Problem requirements >>
Look through the data below. Show each line where the string "como" occurs.

━━━ Input ━━━

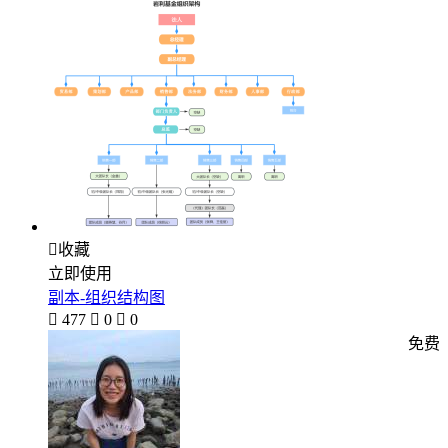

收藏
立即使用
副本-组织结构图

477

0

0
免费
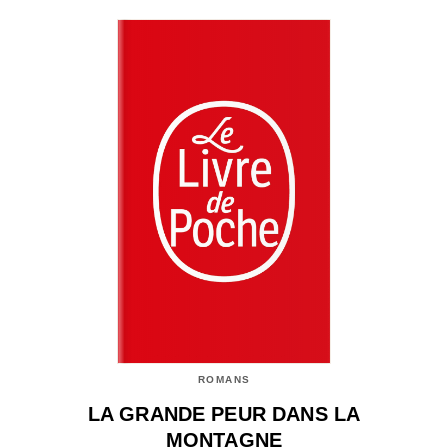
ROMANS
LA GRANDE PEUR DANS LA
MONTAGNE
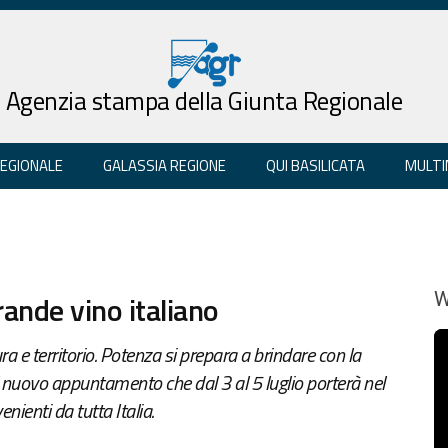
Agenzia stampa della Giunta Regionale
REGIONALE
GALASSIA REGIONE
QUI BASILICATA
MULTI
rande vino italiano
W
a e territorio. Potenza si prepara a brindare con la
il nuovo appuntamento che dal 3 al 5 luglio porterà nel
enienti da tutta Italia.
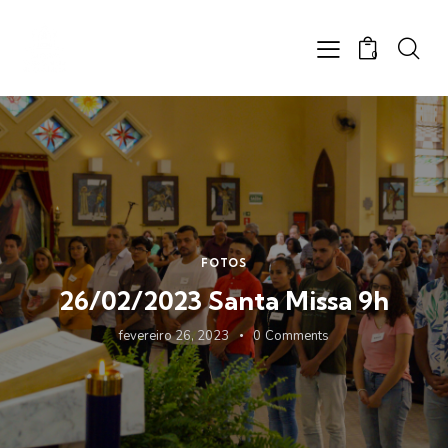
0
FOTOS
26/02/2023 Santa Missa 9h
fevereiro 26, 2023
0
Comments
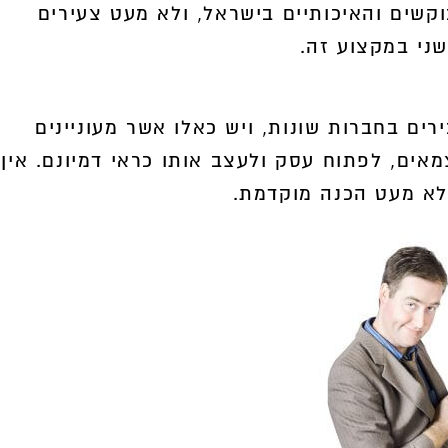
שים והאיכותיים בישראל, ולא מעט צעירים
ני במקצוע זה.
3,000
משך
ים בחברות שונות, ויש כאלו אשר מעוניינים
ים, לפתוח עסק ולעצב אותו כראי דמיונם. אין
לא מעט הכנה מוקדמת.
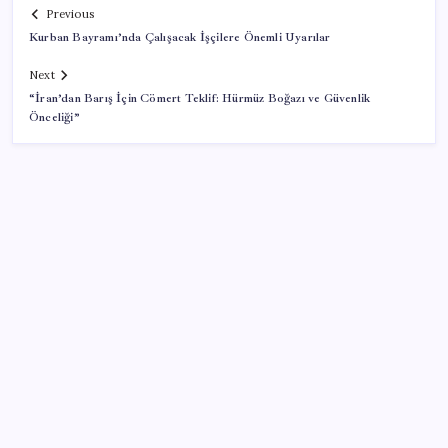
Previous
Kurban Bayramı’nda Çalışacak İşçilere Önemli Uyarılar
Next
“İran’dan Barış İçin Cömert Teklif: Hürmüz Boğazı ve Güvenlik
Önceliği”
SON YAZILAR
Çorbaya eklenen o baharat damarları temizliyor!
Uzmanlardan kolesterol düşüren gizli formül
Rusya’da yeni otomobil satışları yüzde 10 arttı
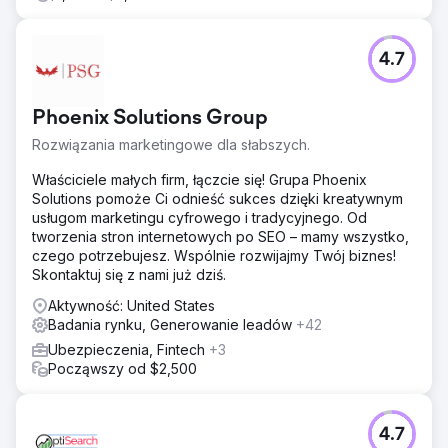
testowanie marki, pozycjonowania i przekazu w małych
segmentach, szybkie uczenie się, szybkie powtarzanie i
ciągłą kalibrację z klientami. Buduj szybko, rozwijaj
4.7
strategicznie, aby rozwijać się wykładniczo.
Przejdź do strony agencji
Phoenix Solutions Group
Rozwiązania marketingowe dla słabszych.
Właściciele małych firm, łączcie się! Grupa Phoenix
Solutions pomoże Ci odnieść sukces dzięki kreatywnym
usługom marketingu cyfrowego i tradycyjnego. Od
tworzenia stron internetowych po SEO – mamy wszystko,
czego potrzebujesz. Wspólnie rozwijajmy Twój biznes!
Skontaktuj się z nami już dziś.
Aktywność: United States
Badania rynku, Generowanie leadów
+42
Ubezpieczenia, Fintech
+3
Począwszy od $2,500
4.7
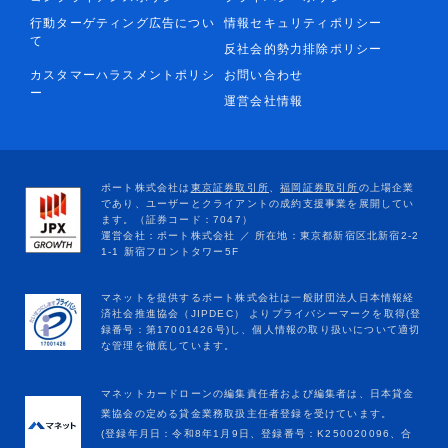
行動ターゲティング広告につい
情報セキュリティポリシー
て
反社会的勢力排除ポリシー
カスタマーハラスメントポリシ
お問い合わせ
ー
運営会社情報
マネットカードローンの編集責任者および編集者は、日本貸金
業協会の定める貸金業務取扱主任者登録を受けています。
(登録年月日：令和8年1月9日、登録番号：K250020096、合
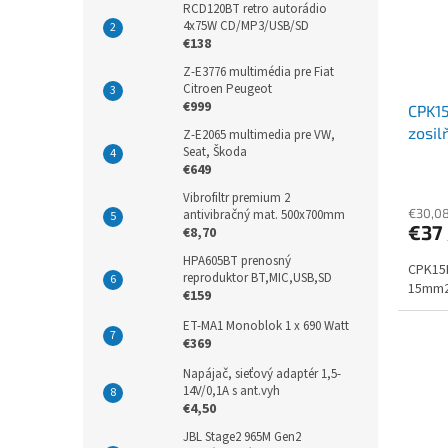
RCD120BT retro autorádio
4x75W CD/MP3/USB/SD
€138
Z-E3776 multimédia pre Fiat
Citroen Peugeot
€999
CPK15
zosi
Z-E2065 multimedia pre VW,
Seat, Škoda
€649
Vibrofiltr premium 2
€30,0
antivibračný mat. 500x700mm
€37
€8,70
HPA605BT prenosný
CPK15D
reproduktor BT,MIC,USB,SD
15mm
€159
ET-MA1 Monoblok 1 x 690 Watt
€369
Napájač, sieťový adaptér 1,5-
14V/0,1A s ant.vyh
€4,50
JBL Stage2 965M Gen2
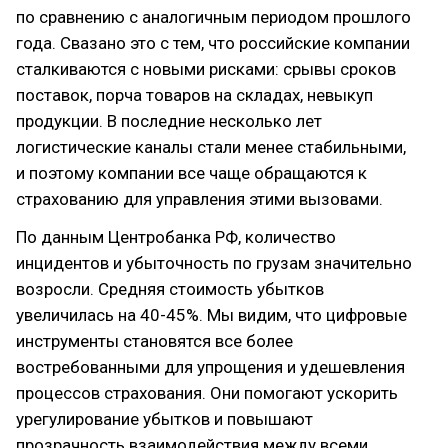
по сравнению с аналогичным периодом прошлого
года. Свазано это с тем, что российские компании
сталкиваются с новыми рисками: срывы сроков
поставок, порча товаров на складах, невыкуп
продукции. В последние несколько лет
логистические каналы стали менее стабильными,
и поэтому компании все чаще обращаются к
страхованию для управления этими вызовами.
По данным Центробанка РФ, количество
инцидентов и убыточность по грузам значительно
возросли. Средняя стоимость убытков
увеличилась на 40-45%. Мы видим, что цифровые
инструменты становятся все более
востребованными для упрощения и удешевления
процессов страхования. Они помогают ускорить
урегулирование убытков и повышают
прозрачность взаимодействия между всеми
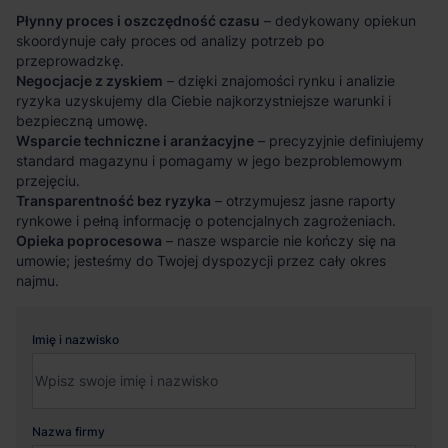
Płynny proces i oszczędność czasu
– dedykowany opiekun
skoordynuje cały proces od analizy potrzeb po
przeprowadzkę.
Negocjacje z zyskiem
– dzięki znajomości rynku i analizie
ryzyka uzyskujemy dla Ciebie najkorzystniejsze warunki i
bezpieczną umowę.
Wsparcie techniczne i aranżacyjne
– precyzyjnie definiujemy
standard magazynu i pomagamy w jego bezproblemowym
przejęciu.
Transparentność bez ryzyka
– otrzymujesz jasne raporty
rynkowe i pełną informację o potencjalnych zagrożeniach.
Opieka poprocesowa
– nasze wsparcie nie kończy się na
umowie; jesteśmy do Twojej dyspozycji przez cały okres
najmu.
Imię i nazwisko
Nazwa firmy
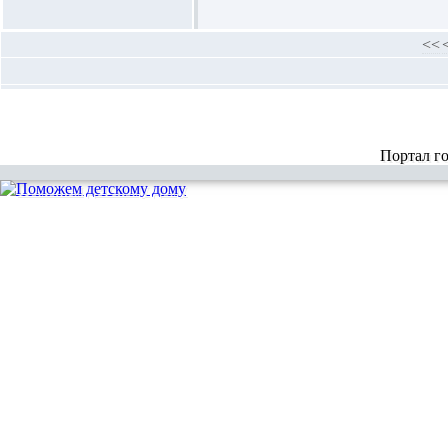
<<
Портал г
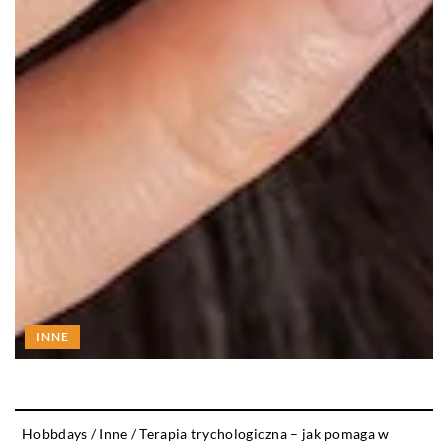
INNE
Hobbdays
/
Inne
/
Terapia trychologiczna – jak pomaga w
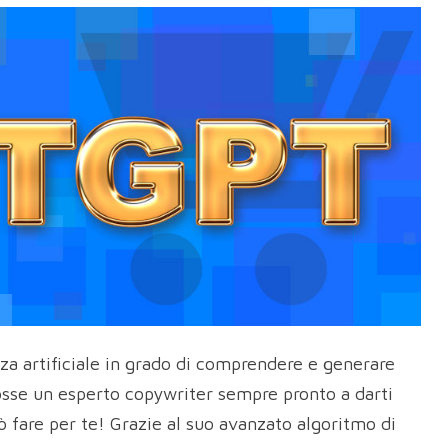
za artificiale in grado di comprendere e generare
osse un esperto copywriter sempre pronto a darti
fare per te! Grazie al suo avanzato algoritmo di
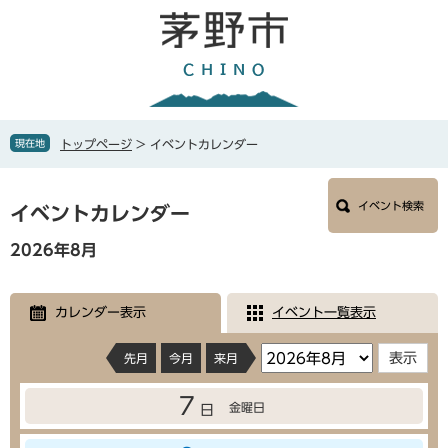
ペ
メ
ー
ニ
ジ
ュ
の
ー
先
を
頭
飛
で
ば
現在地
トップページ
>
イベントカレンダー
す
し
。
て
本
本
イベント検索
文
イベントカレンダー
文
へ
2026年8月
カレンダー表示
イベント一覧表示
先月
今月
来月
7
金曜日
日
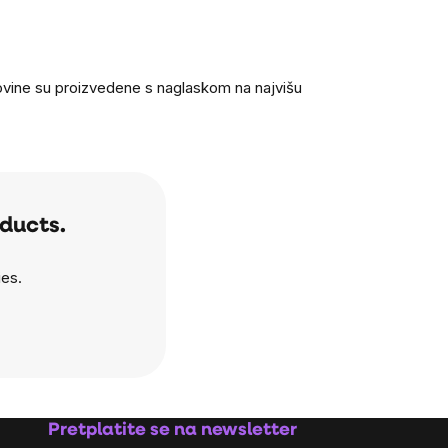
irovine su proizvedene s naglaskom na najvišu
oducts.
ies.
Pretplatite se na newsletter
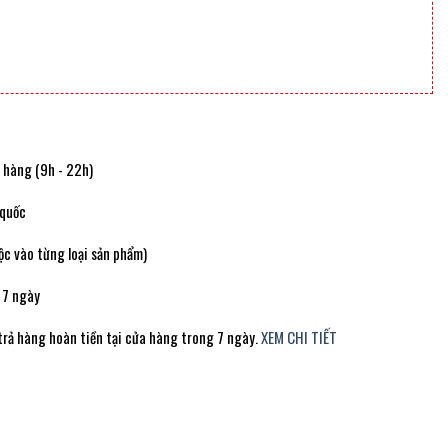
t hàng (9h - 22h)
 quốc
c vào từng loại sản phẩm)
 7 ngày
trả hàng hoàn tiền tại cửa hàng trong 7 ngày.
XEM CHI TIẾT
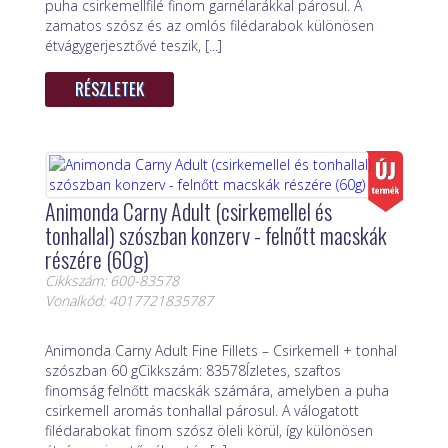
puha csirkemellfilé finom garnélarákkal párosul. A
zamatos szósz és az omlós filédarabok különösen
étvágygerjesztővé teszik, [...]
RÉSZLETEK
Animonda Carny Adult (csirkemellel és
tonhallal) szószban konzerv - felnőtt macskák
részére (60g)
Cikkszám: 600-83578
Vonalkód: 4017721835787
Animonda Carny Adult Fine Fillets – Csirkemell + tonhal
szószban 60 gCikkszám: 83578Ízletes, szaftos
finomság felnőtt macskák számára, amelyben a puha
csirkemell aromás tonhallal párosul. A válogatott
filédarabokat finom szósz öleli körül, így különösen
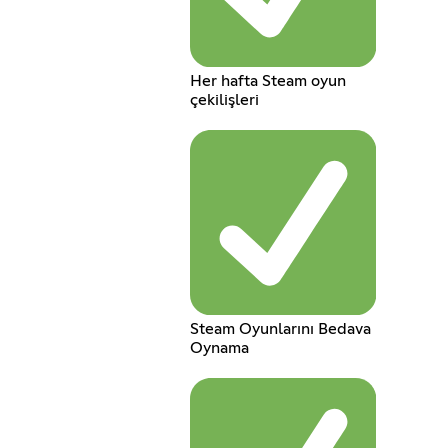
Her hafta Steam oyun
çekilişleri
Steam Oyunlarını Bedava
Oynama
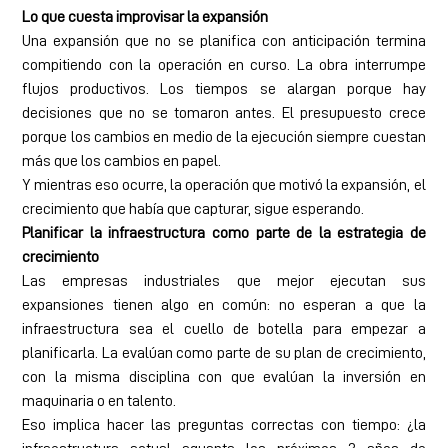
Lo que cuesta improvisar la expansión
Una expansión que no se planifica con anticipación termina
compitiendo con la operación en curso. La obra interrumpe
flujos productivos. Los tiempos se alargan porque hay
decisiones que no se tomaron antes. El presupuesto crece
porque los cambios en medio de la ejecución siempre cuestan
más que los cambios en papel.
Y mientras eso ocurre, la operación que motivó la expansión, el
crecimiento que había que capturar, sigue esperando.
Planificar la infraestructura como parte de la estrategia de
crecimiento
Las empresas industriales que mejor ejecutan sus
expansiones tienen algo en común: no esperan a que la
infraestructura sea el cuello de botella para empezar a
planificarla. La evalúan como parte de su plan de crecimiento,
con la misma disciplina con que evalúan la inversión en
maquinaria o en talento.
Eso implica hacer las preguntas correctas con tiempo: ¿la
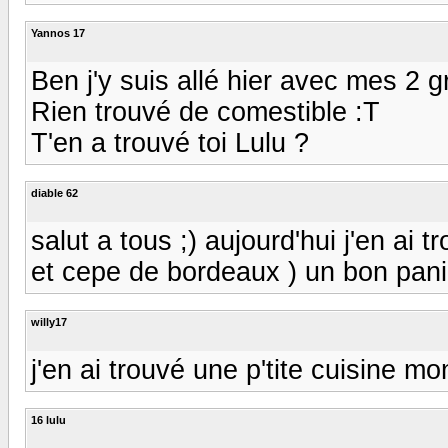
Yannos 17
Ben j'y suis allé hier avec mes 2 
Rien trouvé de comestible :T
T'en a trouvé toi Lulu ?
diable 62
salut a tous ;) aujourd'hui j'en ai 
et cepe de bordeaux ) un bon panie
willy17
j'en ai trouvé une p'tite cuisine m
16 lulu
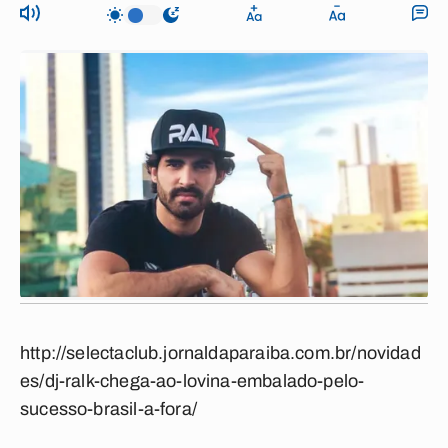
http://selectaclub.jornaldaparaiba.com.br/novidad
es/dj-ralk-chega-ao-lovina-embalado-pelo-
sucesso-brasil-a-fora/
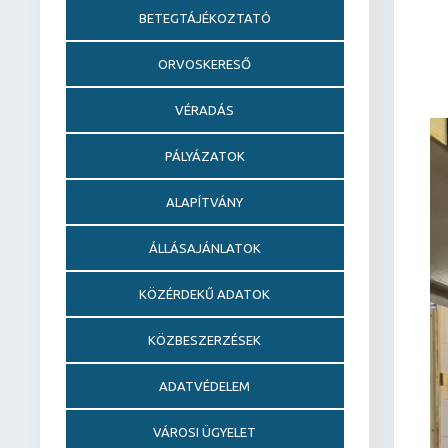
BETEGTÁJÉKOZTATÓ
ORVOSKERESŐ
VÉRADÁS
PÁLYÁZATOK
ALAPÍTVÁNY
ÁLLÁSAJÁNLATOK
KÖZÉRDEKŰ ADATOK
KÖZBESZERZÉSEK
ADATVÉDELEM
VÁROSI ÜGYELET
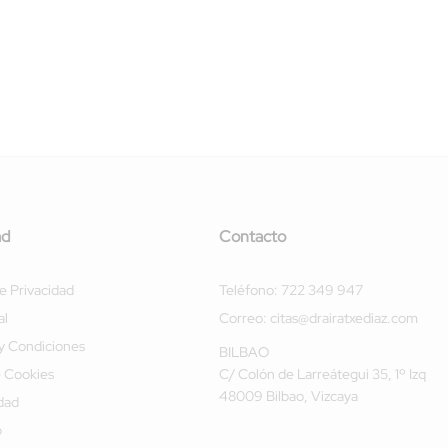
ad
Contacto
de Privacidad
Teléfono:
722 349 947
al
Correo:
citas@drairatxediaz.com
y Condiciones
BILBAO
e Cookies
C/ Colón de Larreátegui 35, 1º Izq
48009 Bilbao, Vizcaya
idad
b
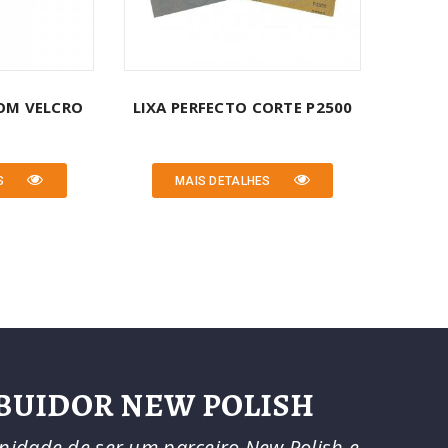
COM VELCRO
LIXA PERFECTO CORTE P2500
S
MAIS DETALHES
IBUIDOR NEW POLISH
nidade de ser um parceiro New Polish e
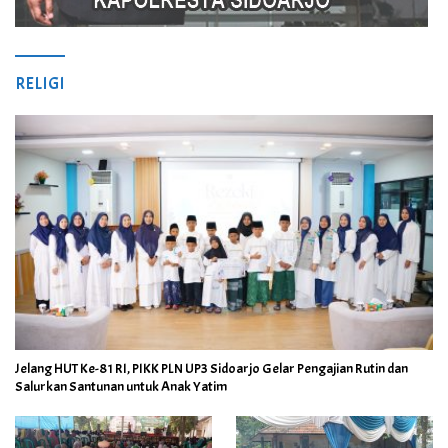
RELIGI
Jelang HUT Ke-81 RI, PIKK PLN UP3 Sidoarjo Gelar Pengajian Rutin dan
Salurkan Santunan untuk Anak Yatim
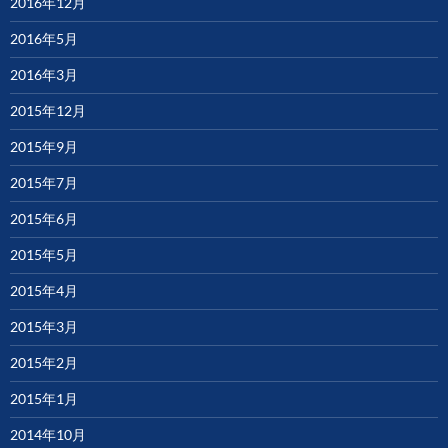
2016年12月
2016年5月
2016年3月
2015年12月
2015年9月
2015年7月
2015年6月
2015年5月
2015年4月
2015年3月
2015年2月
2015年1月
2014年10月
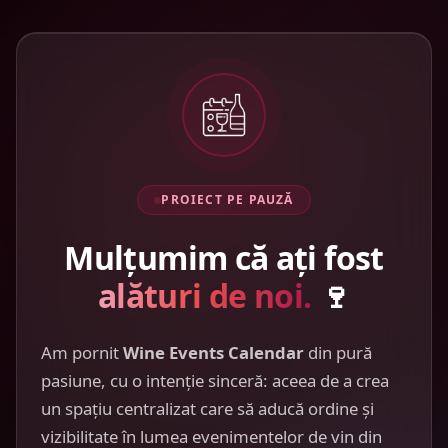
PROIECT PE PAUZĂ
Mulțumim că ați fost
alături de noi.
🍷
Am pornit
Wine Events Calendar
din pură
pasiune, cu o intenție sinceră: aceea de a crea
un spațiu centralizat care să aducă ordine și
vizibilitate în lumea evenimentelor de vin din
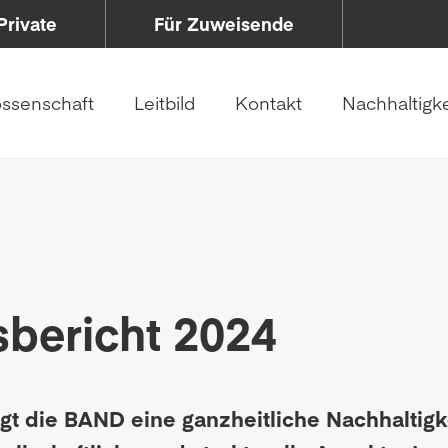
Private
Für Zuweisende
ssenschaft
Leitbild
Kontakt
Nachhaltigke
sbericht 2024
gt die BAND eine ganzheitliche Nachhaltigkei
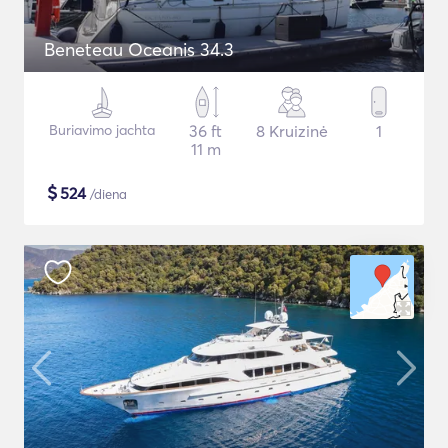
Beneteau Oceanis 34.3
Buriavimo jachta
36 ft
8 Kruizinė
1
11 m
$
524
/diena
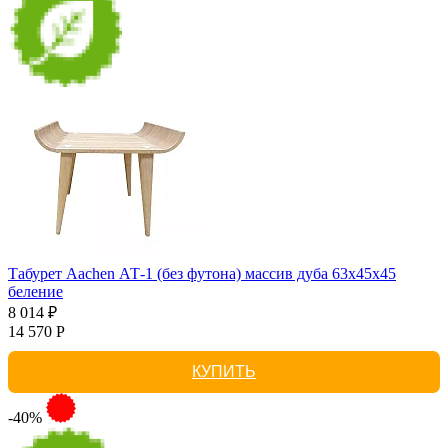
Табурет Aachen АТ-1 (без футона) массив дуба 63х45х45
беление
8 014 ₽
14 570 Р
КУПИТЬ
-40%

━━━

Response >>
Planificar la infraestructura como parte de la estrategia de
planificarla. La evalúan como parte de su plan de crecimiento,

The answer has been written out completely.